Rep. Jesse Jackson Jr. needs to learn the difference between ethics and morals -- or, to use barnyard terminology, between a weasel and a dog.
During an appearance before the Tribune editorial board, alongside Democratic primary opponent Debbie Halvorson, Jackson lamely defended his affair with a D.C. waitress by insisting he hadn’t violated House ethics rules by asking a fundraiser to buy a plane ticket so his little something on the side could sneak into Chicago.
The purchase was “a friendly gesture” by supporter Raghuveer Nayak, who displayed bros-before-hos solidarity with Jackson by purchasing the ticket so it wouldn’t show up on the family credit card, where Alderman Sandi might question it.

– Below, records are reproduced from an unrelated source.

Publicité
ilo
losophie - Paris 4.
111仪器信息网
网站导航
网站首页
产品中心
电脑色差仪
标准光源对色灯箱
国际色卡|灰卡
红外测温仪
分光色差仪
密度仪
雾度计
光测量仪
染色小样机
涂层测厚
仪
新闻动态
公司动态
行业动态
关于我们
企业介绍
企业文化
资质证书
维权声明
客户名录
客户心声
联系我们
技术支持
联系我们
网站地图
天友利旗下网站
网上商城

Jackson then claimed that his mistress’s visit to Chicago was “not a personal benefit to me, I don’t believe, under the House rules.”
Congressman, this is not about whether you broke the rules of the House of Representatives. It’s about the fact that you broke the rules of that house across the street from the South Shore Country Club. The one you share with your wife. People being as they are, no one cares about what happened in the House Ethics Committee hearing room. They want to know what happened in your hotel. During the editorial board meeting, Jackson looked miserable as Halvorson, relishing the role of aggrieved wife by proxy, shook a finger at him. Having broken a vow cherished by all women, Jackson will now look like a cad if he attacks his woman opponent.

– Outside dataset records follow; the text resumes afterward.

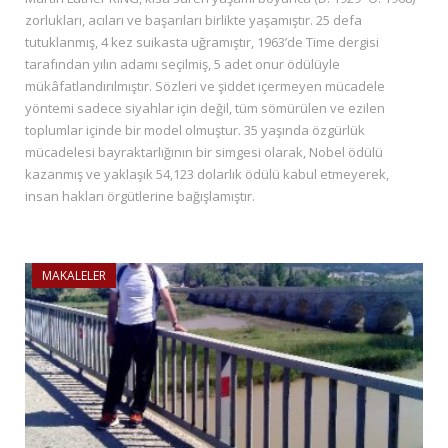
zorlukları, acıları ve başarıları birlikte yaşamıştır. 25 defa
tutuklanmış, 4 kez suikasta uğramıştır, 1963’de Time dergisi
tarafından yılın adamı seçilmiş, 5 adet onur ödülüyle
mükâfatlandırılmıştır. Sözleri ve şiddet içermeyen mücadele
yöntemi sadece siyahlar için değil, tüm sömürülen ve ezilen
toplumlar içinde bir model olmuştur. 35 yaşında özgürlük
mücadelesi bayraktarlığının bir simgesi olarak, Nobel ödülü
kazanmış ve yaklaşık 54,123 dolarlık ödülü kabul etmeyerek,
insan hakları örgütlerine bağışlamıştır.
MAKALELER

Halvorson, of course, also has to pretend this isn’t about sex, insisting that the House investigation is distracting Jackson from his duties as a congressman.
It’s worth remembering that this congressional seat last changed hands because of a sex scandal. Rep. Mel Reynolds eventually went to prison for his affair with a 16-year-old campaign aide. More relevant is the fact that Jackson’s father had an appetite for women that even Washington political reporters found remarkable.
There’s a scene in the 1982 movie My Favorite Year when nebbishy comedy writer Benjy Stone takes matinee idol Alan Swann to Brooklyn to have dinner with his family. Benjy’s Uncle Morty decides inquire about Swann’s personal life.
“That paternity rap,” he asks. “Did you shtupp her?”
Swann informs Uncle Morty that movie stars can get away with behavior that mere civilians can’t dream of, but they’re also burned in public for indiscretions that ordinary people can keep secret. Jesse Jackson Jr., this is your Alan Swann moment, but I doubt you’ll remember 2012 as your favorite year.